What Makes This Special
You'll have dinner on the table in less than 60 minutes, but it'll taste like something that took all afternoon! The combo of beef and beans makes it super satisfying while sneaking veggies into the mix. Everyone at your table can customize with their own toppings, making it work for even the fussiest family members. And you can always swap ingredients based on what you've already got at home.
Stuff You'll Need
- Ground Beef: Aim for the 90% lean variety or leaner.
- Fresh Veggies: Zucchini, red peppers, green onions, and corn from the freezer works perfectly.
- The Sauce: Grab ready-made enchilada sauce to cut down prep time.
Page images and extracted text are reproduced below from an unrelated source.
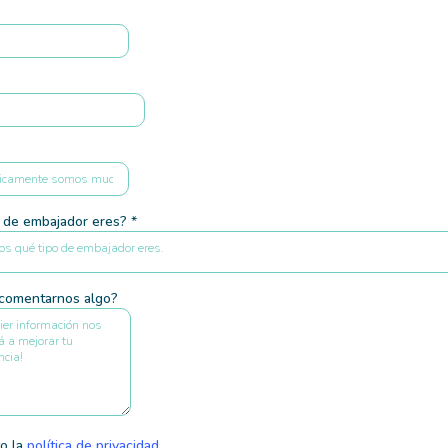
o de embajador eres?
*
os qué tipo de embajador eres.
 comentarnos algo?
o la
política de privacidad
.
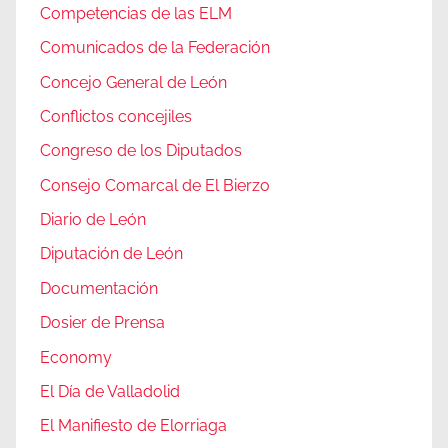
Competencias de las ELM
Comunicados de la Federación
Concejo General de León
Conflictos concejiles
Congreso de los Diputados
Consejo Comarcal de El Bierzo
Diario de León
Diputación de León
Documentación
Dosier de Prensa
Economy
El Día de Valladolid
El Manifiesto de Elorriaga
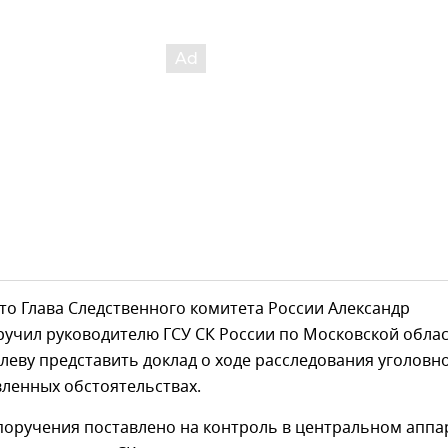
то Глава Следственного комитета России Александр
ручил руководителю ГСУ СК России по Московской обла
леву представить доклад о ходе расследования уголовн
вленных обстоятельствах.
поручения поставлено на контроль в центральном аппа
- Black Beans: They bulk up the meal and pack extra protein.
- Corn Tortillas: Chop them up so they can soak in all the flavors.
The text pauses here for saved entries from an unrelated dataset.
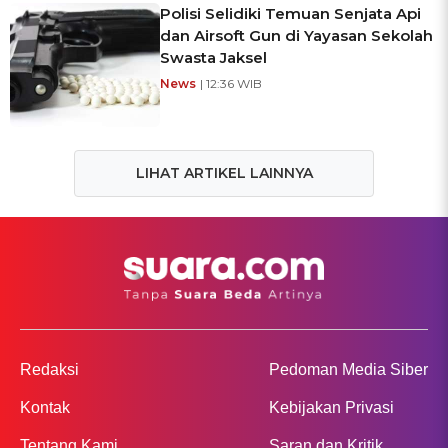
Polisi Selidiki Temuan Senjata Api
dan Airsoft Gun di Yayasan Sekolah
Swasta Jaksel
News
| 12:36 WIB
LIHAT ARTIKEL LAINNYA
Redaksi
Pedoman Media Siber
Kontak
Kebijakan Privasi
Tentang Kami
Saran dan Kritik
- Plenty of Cheese: A Mexican blend gives you that ideal melt.
- Toppings: Avocado, sour cream, diced tomatoes, or anything else you fancy!
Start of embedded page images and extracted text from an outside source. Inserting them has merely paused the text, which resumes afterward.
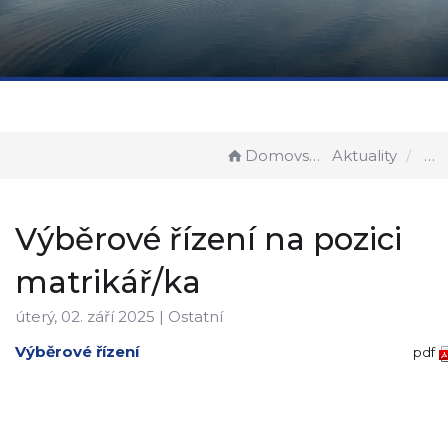
Domovská stránka
Aktuality
Výběrové řízení na pozici
matrikář/ka
úterý, 02. září 2025 |
Ostatní
Výběrové řízení
pdf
How To Make Skillet Enchiladas
- Prep Time
- Turn on your oven and find your largest oven-safe skillet - we're doing this all in one pan!
- First Steps
- Cook your beef with the peppers, zucchini, and onions until everything looks good and the kitchen smells wonderful!
- Create Your Base
- Add your sauce, beans, corn, and a handful of cheese. Stir in the tortilla pieces so they can start absorbing those amazing flavors.
- Add The Finishing Touch
- Sprinkle a generous layer of cheese on top and stick it in the oven until everything's bubbling and golden brown.
- Dress It Up
- Before serving, add all your favorite toppings - I can't get enough fresh cilantro and chunks of avocado!
Nutrition Bonus
The beef doesn't just taste great, it's loaded with nutrients! You get plenty of protein to keep hunger away, iron to boost your energy levels, and B vitamins that support brain function. Don't forget the extra benefits from all those vegetables and beans adding fiber and nutrients. This dish lets you enjoy comfort food without any guilt!

Storing Extras
If you've got some left, it'll keep nicely in your fridge for around 5 days. Want to save it longer? Pop it in the freezer for up to 3 months! When you're ready to eat again, warming it in the oven is your best bet to keep that cheese nice and melty.
Tweak It Your Way
Trying to cut back on sodium? Go for salt-free beans and whip up your own sauce. Need to save time? Chop your veggies the day before or switch them out for whatever's in your fridge – spinach and mushrooms work wonders! Looking for serving suggestions? Try adding fresh lime wedges, a side of guacamole, or a crisp green salad to round things out.
Frequently Asked Questions
- → Can I use flour tortillas?
Yes, if gluten-free isn't needed. Cut into wedges like corn tortillas.
- → What enchilada sauce works best?
Any red or green sauce works - commercial or homemade. Siete or Old El Paso recommended.
- → Can I add different vegetables?
Yes, recipe is flexible. Use what you have on hand.
- → Why cut tortillas into wedges?
Helps them distribute evenly and get well-coated with sauce.
- → Can I make this ahead?
Best served fresh but leftovers reheat well.